Старинный знакомый Верещагиных, скульптор Роман Недзвецкий, который тоже снимал дом в Тарусе, только за несколько кварталов от их дачи, уговорил Сонечку позировать ему для новой работы. Не подозревая подвоха со стороны давнего приятеля, Иннокентий дал своё согласие. Единственная несущественная деталь: он не знал, что Сонечка позировала Роману обнажённой. Ни она сама, ни скульптор ему об этом не сказали. Впрочем, какая разница?.. В художнической среде обнажённое тело означает ровно столько, сколько открытый рот для дантиста.
После четвёртого сеанса Сонечка пришла домой позже обычного. Иннокентий уже начал безпокоиться, не случилось ли чего. А когда она вошла и, не раздеваясь, глядя прямо в глаза мужу, медленно и как-то нарочито отчётливо произнесла: "Кеша, я должна тебе признаться…", – он в ужасе закричал: "Нет!.. Не надо!.. Не говори!.." Он и так всё понял… Без слов…
С этого момента жизнь для Иннокентия потеряла всякий смысл. Представить, что его любимая… обнимала не его, а… кого-то другого… Что её нежные губы целовали не его…Нет!.. Это было слишком мучительно!.. Непереносимо!.. Такой душевной боли он никогда прежде не испытывал и всякий раз после приступа удивлялся: почему не умер?.. Почему всё ещё жив?.. Или, по крайней мере, не сошёл с ума?..
Они продолжали жить вместе. То есть Иннокентий давал Сонечке деньги на ведение хозяйства, они обедали за одним столом, изредка разговаривали на отвлечённые темы, а по вечерам, предварительно погасив свет, ложились в общую постель. Другой кровати или раскладушки в их крохотной комнатке просто не было… А когда посреди ночи он нечаянно дотрагивался до неё, всё его существо содрогалось, как от тысячевольтного удара. Тогда он, ухватившись одной рукой за никелированную спинку кровати, остаток ночи без сна висел над самым краем её, словно над бездной. Только бы не повторилось это прикосновение.
И вот такая "супружеская жизнь" продолжалась два с лишним месяца.
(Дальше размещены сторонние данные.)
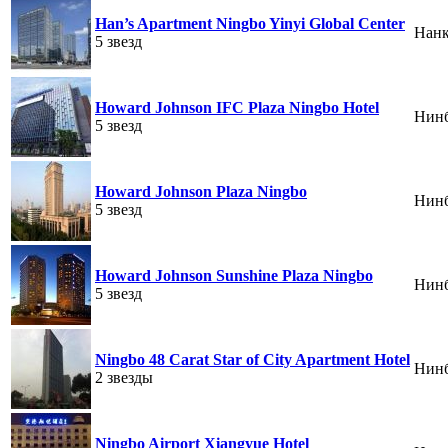
Han’s Apartment Ningbo Yinyi Global Center
Нан
5 звезд
Howard Johnson IFC Plaza Ningbo Hotel
Нин
5 звезд
Howard Johnson Plaza Ningbo
Нин
5 звезд
Howard Johnson Sunshine Plaza Ningbo
Нин
5 звезд
Ningbo 48 Carat Star of City Apartment Hotel
Нин
2 звезды
Ningbo Airport Xiangyue Hotel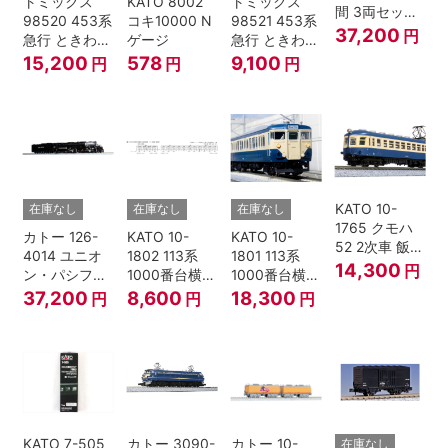
トミックス
KATO 8002
トミックス
間 3両セット
98520 453系
コキ10000 N
98521 453系
HOゲージ
37,200
円
急行 ときわ
ゲージ
急行 ときわ
基本4両セッ
増結3両セッ
15,200
578
9,100
円
円
円
ト Nゲージ
ト Nゲージ
KATO 10-
在庫なし
在庫なし
在庫なし
1765 クモハ
カトー 126-
KATO 10-
KATO 10-
52 2次車 飯田
4014 ユニオ
1802 113系
1801 113系
線 4両セット
14,300
円
ン・パシフィ
1000番台横須
1000番台横須
Nゲージ
ック鉄道 ビッ
賀・総武快速
賀・総武快速
37,200
8,600
18,300
円
円
円
グボーイ＃
線 増結4両セ
線 基本7両セ
4014
ット Nゲージ
ット Nゲージ
KATO 7-505
カトー 3090-
カトー 10-
在庫なし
Само собой, безконечно длиться она не могла, и Иннокентий стал серьёзно готовиться к длинному и обстоятельному разговору с Сонечкой. Он безпрерывно сочинял про себя длиннющие монологи, суть которых сводилась к тому, что он не хочет портить ей жизнь, что она совершенно свободный человек и может совершенно спокойно оставить его. А так как жить ей, кроме как в их коммунальной восьмиметровой клетушке, было негде, он перепишет "жировку" на её имя и уйдёт… Куда?.. Он сам толком не знал. Пусть даже на все четыре стороны!.. В их положении это уже не имело никакого значения. Главное, избавить и себя, и её от этого неестественного, ненормального сожительства.
И вот однажды вечером, за ужином, когда из уст измученного художника уже готов был вырваться сочинённый и тысячекратно отредактированный монолог, Сонечка, размазывая по тарелке рисовую кашу, тихо, но внятно произнесла: "Кеша, прости меня, пожалуйста, но я… беременна…"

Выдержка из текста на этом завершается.